DMax: Aggressive Parallel Decoding for dLLMs
Authors: Zigeng Chen, Gongfan Fang, Xinyin Ma, Ruonan Yu, Xinchao Wang
Paper: https://arxiv.org/abs/2604.08302
Code: https://github.com/czg1225/DMax
TL;DR
WHAT was done? The authors introduce DMax, a novel training and inference framework designed to unlock aggressive decoding parallelism in Diffusion Language Models (dLLMs). It mitigates the cascading error accumulation that typical parallel decoding methods suffer from by reformulating the standard binary mask-to-token transition into a self-revising continuous trajectory in the embedding space. This is achieved via two core techniques: On-Policy Uniform Training (OPUT), which trains the model on its own predictive distribution to learn self-correction, and Soft Parallel Decoding (SPD), which represents intermediate decoding states as a probability-weighted interpolation between predicted tokens and mask embeddings.
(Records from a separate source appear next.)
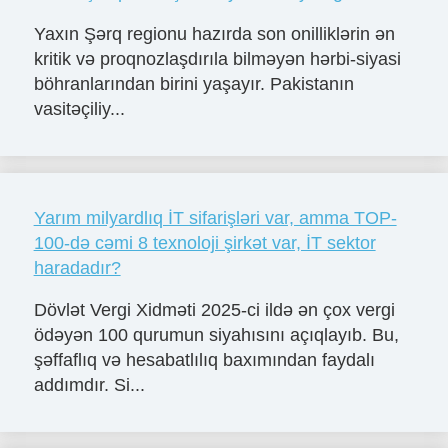
Yaxın Şərq regionu hazırda son onilliklərin ən
kritik və proqnozlaşdırıla bilməyən hərbi-siyasi
böhranlarından birini yaşayır. Pakistanın
vasitəçiliy...
Yarım milyardlıq İT sifarişləri var, amma TOP-
100-də cəmi 8 texnoloji şirkət var, İT sektor
haradadır?
Dövlət Vergi Xidməti 2025-ci ildə ən çox vergi
ödəyən 100 qurumun siyahısını açıqlayıb. Bu,
şəffaflıq və hesabatlılıq baxımından faydalı
addımdır. Si...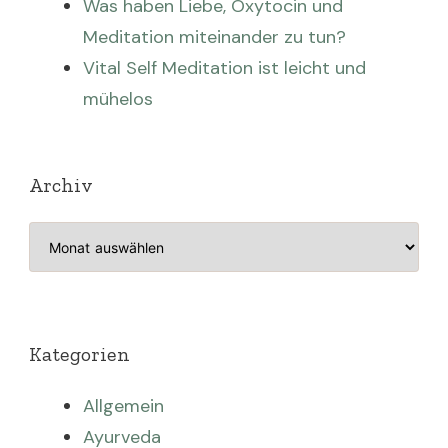
Was haben Liebe, Oxytocin und
Meditation miteinander zu tun?
Vital Self Meditation ist leicht und
mühelos
Archiv
Archiv
Kategorien
Allgemein
Ayurveda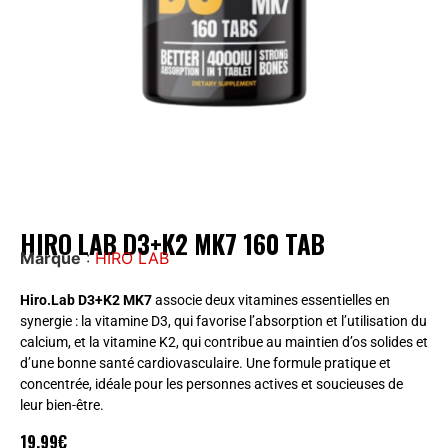
HIRO LAB D3+K2 MK7 160 TAB
Marque
:
HIRO LAB
Hiro.Lab D3+K2 MK7
associe deux vitamines essentielles en
synergie : la vitamine D3, qui favorise l’absorption et l’utilisation du
calcium, et la vitamine K2, qui contribue au maintien d’os solides et
d’une bonne santé cardiovasculaire. Une formule pratique et
concentrée, idéale pour les personnes actives et soucieuses de
leur bien-être.
19,99
€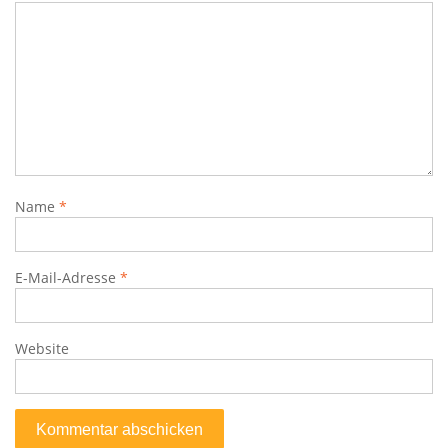
Name
*
E-Mail-Adresse
*
Website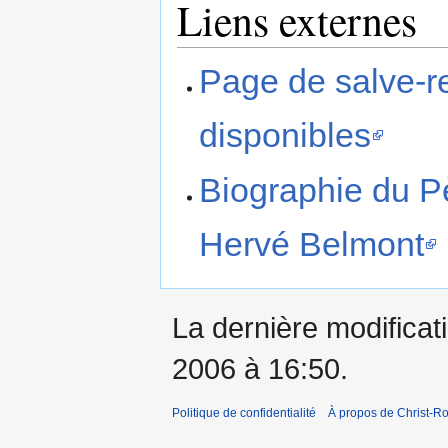
Liens externes
Page de salve-r
disponibles
Biographie du P
Hervé Belmont
La dernière modificati
2006 à 16:50.
Politique de confidentialité
À propos de Christ-Ro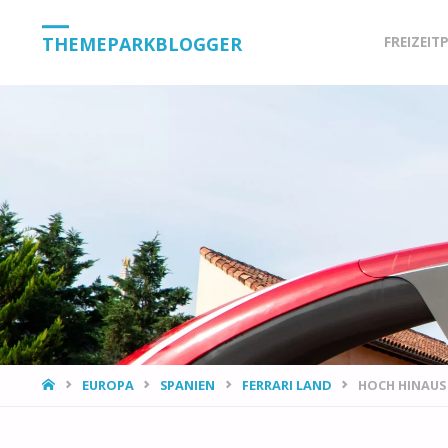
Skip
THEMEPARKBLOGGER
FREIZEIT
to
content
HOME
EUROPA
SPANIEN
FERRARI LAND
HOCH HINAUS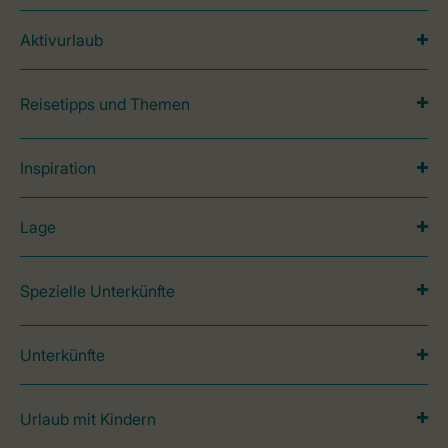
Aktivurlaub
Reisetipps und Themen
Inspiration
Lage
Spezielle Unterkünfte
Unterkünfte
Urlaub mit Kindern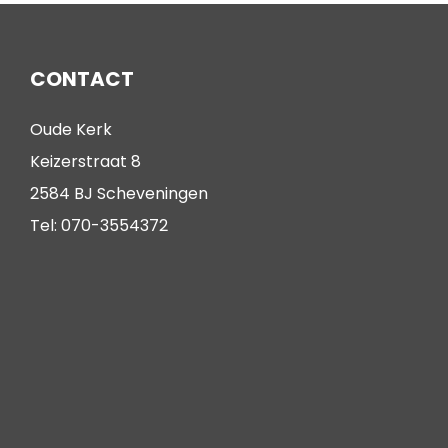
CONTACT
Oude Kerk
Keizerstraat 8
2584 BJ Scheveningen
Tel: 070-3554372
WHY it matters? While non-autoregressive parallel decoding has promised massive throughput improvements, existing masked diffusion models suffer severe generation quality collapse when forced to decode aggressively due to irreversible early errors. DMax successfully bridges this speed-accuracy gap. Applying DMax to the state-of-the-art LLaDA-2.0-mini baseline yields more than a 2.5× improvement in speed (tokens-per-forward) on complex reasoning (GSM8K) and coding (MBPP) benchmarks with negligible accuracy degradation, achieving over 1,300 tokens per second (TPS) on dual H200 GPUs.
Details
The Error Accumulation Bottleneck in Discrete Parallel Generation
Discrete Diffusion Language Models (dLLMs), such as Masked Diffusion Language Models (MDLMs), have surfaced as a highly compelling alternative to traditional Autoregressive Large Language Models (AR-LLMs) due to their innate potential for parallel generation. Rather than generating text token-by-token from left to right, MDLMs decode sequences via an iterative, non-autoregressive denoising process starting from a fully masked sequence. However, as illustrated in the comparison in Figure 1, the practical utility of aggressive parallel decoding is heavily bottlenecked by error propagation. Under standard MDLM decoding schemes, the transition from a mask to a token is a binary, one-way commitment. Once a position is decoded into a discrete token, it is treated as fixed context for subsequent steps. Under aggressive parallel settings, the model inevitably makes erroneous early predictions. These incorrect tokens then contaminate the context for neighboring positions, triggering a cascade of errors that ultimately culminates in semantic collapse.
To resolve this issue, prior methods have attempted to optimize inference schedules or utilize post-training distillation, as seen in dParallel-SFT or Hierarchical Decoding. However, these approaches do not address the root architectural deficiency: standard dLLMs completely lack an intrinsic mechanism to revise their own previous outputs in the middle of a decoding trajectory. A promising theoretical alternative lies in Uniform Diffusion Language Models (UDLMs), which are trained to denoise arbitrary corrupted tokens from the vocabulary rather than a dedicated mask token. This allows UDLMs to re-evaluate and correct any position at each step. Yet, because standard UDLMs initialize generation from entirely random vocabulary tokens, their generation trajectories are highly unstable. DMax elegantly unifies the stability of MDLMs with the self-correcting flexibility of UDLMs, reformulating text generation as a continuous, self-revising process.